Today prices hover around $110 Brent. They have been stable for the past three years and are likely to stay that way for some time. I would disagree with those who say that demand is declining because of the recession and because of increase production in the US. Of course, production in the US is increasing rapidly, but demand in the US has picked up as well. According to the Oil and Gas Journal, overall US demand is still at 18.3 million b/d, up a bit from last year. In February 2013, US demand is met by 7 million b/d of local production of crude up 21% year on year while imports have declined for crude and products by only 1 million b/d from 10.9 million b/d to 9.9 million b/d.
At the same time demand in other parts of the world, has increased, and is expected to continue increasing. The overall world demand, as extrapolated from MEES is now at about 90 million b/d, increasing at about 1 million b/d each year. Supplies from outside OPEC have been steady for the past two years at about 58 million b/d. The new suppliers of East Africa are barely meeting the decline of the old producers. Chinese and Indian demand is expected to keep increasing along with their still substantial economic growth, Furthermore, the OPEC members themselves are using increasingly larger volume of their own crude to produce electricity, desalinated water, petrochemicals, and for transportation taking a few million b/d off the market. In other words supply barely meets demand. Hence prices are stable.

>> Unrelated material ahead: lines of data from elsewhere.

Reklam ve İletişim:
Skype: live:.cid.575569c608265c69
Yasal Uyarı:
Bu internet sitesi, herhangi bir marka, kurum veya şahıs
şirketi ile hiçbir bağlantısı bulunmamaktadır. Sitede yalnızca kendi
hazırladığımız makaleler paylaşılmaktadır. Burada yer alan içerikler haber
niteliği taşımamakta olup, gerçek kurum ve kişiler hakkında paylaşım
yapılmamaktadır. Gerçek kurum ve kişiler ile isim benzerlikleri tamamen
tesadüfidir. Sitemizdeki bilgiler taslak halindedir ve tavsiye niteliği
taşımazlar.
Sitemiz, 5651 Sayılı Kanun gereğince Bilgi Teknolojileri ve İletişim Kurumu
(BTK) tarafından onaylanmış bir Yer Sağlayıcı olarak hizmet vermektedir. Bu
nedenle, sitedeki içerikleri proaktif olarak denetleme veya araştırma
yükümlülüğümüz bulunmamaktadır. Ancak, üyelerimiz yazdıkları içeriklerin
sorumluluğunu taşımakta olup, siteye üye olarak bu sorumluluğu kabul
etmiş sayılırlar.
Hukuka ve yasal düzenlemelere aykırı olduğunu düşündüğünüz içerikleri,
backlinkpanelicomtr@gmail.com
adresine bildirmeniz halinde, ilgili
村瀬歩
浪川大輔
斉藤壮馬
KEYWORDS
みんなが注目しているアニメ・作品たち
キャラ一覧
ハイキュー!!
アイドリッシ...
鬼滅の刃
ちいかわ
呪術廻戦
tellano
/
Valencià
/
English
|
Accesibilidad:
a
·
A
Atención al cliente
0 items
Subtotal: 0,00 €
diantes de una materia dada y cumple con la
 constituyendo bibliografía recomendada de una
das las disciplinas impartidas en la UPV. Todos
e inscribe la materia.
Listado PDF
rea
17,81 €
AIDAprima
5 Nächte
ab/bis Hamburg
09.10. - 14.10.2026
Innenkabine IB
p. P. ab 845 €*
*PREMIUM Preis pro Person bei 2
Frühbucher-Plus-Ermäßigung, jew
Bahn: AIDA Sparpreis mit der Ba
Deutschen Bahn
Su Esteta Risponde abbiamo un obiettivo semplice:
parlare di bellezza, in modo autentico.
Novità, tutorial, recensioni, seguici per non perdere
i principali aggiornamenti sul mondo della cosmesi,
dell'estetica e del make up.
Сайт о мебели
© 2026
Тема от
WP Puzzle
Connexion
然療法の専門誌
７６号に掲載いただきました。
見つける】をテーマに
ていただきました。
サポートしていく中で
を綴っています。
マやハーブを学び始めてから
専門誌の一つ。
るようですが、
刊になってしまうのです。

This stability of supply and demand means that OPEC can continue on its merry way without great conflicts between members as they are all making as much money as they can, except for Iran. Should Iran ever rejoin the rest of the world, they will be able to raise production, but that does not bother most OPEC members today, as it will take some time for the Iranian to increase production back to its old days of 3 million b/d of export. By then the end of the economic crisis in the West and the increases in demand from Asia and from the producers themselves may easily absorb their extra barrels, as well as those new ones from the US.
Hence, OPEC has not been much of a cartel for the past thirty years. In my view, with price remaining stable, it will continue as a comfortable club in which members exchange information and try to understand market trends and new technologies.
Dr. Jean-Francois Seznec is a Stimson Trustee. He is a founding member and Managing Partner of the Lafayette Group, LLC, a US based private investment company. Previously, Dr. Seznec served as a Visiting Associate Professor at Georgetown University's Center for Contemporary Arab Studies. His research centered on the influence of the Arab-Persian Gulf political and social variables on the financial and oil markets in the region. Dr. Seznec has 25 years experience in international banking and finance of which ten years were spent in the Middle East, including two years in Riyadh at SIDF and six years in Bahrain covering Saudi Arabia. He uses his knowledge of business in the Middle East and the United States to further his analysis of the Arab-Persian Gulf.